The "stuff they don't teach you in design school, but should." From how to handle difficult clients, to calculating your freelance rate, to writing carefully crafted emails, Michael Janda's casual and fun writing style make this book an quick, easy and enjoyable read.
This is by far my favorite design book, especially suited for those first looking to step foot in the design world. What makes this book unique is that it provides a ton of practical, real world advice and insight that designers encounter in their everyday work.
This is a great introduction to typography. Ellen Lupton easily lays out the history of type, its anatomy, styles, techniques and etiquette as well as outlines the various rules and common "type crimes" designers may encounter. There are also some great recommendations for iconic fonts to add to your type library. Each page is filled with useful visuals and examples that make this an informative read.
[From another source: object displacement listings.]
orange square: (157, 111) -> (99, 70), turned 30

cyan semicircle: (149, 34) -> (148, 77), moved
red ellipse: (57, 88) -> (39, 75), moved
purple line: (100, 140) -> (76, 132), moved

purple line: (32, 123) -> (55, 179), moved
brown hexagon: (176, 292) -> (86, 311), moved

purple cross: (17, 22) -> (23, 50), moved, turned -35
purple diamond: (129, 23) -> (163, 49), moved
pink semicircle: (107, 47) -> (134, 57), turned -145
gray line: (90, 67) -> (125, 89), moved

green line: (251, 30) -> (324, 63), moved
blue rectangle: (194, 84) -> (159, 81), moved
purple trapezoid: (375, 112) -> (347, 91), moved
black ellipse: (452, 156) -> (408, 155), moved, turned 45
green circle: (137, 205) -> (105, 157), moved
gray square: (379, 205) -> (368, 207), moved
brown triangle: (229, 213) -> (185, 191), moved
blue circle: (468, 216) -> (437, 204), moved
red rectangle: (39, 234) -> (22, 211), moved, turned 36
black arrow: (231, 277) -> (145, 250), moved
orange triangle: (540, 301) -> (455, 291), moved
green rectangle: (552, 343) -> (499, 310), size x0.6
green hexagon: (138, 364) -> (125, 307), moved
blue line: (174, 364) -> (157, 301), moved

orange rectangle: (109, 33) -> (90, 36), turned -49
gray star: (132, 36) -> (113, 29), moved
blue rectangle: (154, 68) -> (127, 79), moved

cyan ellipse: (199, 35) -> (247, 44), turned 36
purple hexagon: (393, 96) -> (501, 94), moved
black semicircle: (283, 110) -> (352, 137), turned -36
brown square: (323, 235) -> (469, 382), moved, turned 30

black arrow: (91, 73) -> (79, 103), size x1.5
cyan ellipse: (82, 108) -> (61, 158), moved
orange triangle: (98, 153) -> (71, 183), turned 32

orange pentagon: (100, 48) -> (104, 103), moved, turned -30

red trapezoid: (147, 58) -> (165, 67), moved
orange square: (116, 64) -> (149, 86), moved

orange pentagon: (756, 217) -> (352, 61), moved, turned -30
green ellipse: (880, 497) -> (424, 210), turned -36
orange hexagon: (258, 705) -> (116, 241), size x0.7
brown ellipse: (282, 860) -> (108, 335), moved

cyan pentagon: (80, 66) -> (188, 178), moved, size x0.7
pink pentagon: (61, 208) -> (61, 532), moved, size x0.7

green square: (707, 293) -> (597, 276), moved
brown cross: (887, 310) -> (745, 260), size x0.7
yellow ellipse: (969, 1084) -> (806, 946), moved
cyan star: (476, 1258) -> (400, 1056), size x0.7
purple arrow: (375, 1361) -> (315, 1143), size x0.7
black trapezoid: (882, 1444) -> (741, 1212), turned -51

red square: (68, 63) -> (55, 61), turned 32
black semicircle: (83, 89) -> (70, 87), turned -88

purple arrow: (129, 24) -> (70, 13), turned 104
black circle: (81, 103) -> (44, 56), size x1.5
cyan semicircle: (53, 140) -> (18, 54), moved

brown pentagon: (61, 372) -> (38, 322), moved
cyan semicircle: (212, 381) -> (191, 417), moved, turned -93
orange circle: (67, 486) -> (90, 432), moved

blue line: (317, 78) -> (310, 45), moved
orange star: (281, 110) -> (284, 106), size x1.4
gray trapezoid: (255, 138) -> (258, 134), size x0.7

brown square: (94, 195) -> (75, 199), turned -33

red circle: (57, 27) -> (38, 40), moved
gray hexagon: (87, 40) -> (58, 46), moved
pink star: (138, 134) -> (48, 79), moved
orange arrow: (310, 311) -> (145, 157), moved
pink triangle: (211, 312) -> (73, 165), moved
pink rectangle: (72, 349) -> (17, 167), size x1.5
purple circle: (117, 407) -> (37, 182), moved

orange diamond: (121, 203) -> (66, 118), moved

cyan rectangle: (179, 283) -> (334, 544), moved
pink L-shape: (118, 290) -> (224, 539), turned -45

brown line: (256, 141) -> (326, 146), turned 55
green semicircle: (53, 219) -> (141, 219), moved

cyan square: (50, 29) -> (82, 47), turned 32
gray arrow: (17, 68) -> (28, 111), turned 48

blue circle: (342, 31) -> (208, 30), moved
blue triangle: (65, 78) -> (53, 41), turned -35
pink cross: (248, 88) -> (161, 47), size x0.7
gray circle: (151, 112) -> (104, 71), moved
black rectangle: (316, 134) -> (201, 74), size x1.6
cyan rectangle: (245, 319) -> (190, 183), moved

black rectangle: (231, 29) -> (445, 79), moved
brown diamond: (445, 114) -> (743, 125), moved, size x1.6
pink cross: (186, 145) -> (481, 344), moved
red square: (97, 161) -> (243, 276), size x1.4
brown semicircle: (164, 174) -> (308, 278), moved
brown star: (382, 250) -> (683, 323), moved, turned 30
Most designers, at one time or another, get stuck in a rut. You may question the work you're creating or the clients you're working with. If you're not doing work that is meaningful you can easily lose motivation and become burned out.
This book gives insightful advice to any designer looking to maintain a healthy and positive outlook throughout their design career. It covers topics such as design ethics, interview do's and don'ts, criteria for good design, and determining the right time to freelance or set up your own studio.
Aaron Draplin is a pretty amazing dude! Just look at that front cover. This book is great for someone looking for design inspiration. It's packed with pages and pages of sketches, magazine spreads, products, logos, posters and more. His humble beginnings, down-to-earth nature and work ethic make me a fan!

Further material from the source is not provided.